[Input data]
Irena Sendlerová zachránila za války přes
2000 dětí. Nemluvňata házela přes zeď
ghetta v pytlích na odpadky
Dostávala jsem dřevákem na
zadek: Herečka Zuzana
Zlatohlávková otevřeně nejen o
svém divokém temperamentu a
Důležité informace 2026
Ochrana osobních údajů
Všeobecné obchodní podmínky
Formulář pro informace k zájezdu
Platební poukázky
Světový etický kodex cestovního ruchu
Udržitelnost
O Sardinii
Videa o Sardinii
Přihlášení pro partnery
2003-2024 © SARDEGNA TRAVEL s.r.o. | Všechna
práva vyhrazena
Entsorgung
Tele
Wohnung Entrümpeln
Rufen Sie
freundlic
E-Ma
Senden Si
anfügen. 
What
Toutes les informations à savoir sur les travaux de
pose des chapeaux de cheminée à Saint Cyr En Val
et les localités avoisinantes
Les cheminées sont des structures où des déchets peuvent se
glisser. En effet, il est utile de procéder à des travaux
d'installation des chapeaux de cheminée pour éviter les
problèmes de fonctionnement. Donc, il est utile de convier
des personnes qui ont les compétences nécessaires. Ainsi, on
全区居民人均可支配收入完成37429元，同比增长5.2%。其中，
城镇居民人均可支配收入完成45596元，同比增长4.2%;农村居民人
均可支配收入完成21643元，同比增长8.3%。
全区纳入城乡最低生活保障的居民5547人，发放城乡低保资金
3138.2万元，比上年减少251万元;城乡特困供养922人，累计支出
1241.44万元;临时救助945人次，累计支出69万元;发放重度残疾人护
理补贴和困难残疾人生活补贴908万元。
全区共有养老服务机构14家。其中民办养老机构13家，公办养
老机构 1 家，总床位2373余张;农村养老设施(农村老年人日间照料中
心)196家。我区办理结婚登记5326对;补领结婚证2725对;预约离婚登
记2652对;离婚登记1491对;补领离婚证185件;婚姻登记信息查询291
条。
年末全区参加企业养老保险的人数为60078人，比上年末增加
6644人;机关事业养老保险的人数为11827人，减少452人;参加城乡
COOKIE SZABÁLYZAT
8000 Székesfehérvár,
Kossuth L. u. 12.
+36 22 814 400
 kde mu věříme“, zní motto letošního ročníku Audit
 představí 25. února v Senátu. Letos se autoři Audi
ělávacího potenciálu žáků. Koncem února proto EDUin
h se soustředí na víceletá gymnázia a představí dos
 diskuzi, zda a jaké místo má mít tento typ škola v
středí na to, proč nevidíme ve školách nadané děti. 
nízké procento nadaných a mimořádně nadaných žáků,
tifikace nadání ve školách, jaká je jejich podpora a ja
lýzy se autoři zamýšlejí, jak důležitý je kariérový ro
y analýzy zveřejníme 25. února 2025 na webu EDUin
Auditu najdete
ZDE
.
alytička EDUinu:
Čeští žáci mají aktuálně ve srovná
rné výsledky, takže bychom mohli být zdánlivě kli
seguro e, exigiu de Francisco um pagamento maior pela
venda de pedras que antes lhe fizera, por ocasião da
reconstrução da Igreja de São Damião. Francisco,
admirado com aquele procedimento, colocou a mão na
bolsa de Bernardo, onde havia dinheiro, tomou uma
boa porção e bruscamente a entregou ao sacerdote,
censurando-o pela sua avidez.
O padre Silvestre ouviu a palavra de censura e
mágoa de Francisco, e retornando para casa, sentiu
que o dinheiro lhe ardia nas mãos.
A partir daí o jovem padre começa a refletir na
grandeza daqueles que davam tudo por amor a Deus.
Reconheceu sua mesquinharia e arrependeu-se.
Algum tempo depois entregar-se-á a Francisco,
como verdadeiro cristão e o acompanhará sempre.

[Work to be completed] Reproduce every line of the entries above, unchanged, from the very first one down to and including the line containing "Přihlášení pro partnery".

[Answer box]
Irena Sendlerová zachránila za války přes
2000 dětí. Nemluvňata házela přes zeď
ghetta v pytlích na odpadky
Dostávala jsem dřevákem na
zadek: Herečka Zuzana
Zlatohlávková otevřeně nejen o
svém divokém temperamentu a
Důležité informace 2026
Ochrana osobních údajů
Všeobecné obchodní podmínky
Formulář pro informace k zájezdu
Platební poukázky
Světový etický kodex cestovního ruchu
Udržitelnost
O Sardinii
Videa o Sardinii
Přihlášení pro partnery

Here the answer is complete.